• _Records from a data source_
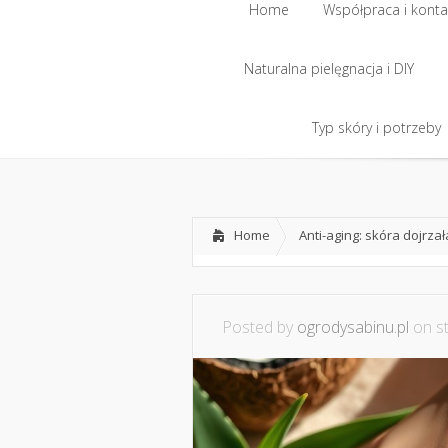
Home
Współpraca i konta
Naturalna pielęgnacja i DIY
Typ skóry i potrzeby
Home
Anti-aging: skóra dojrzał
Posted by
ogrodysabinu.pl
on st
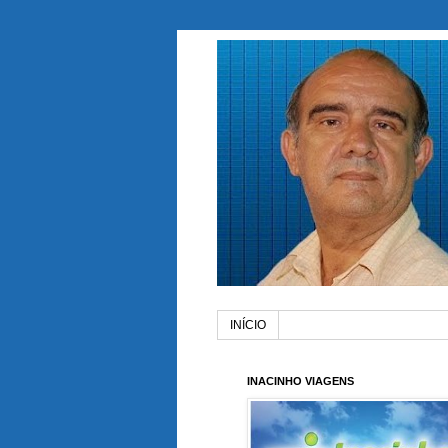
INÍCIO
INACINHO VIAGENS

• _Task statement_
No picture belongs in the answer, but every word of the records above does, exactly as given.

• _Written reply_
Home
Współpraca i konta
Naturalna pielęgnacja i DIY
Typ skóry i potrzeby
Home
Anti-aging: skóra dojrzał
Posted by
ogrodysabinu.pl
on st
INÍCIO
INACINHO VIAGENS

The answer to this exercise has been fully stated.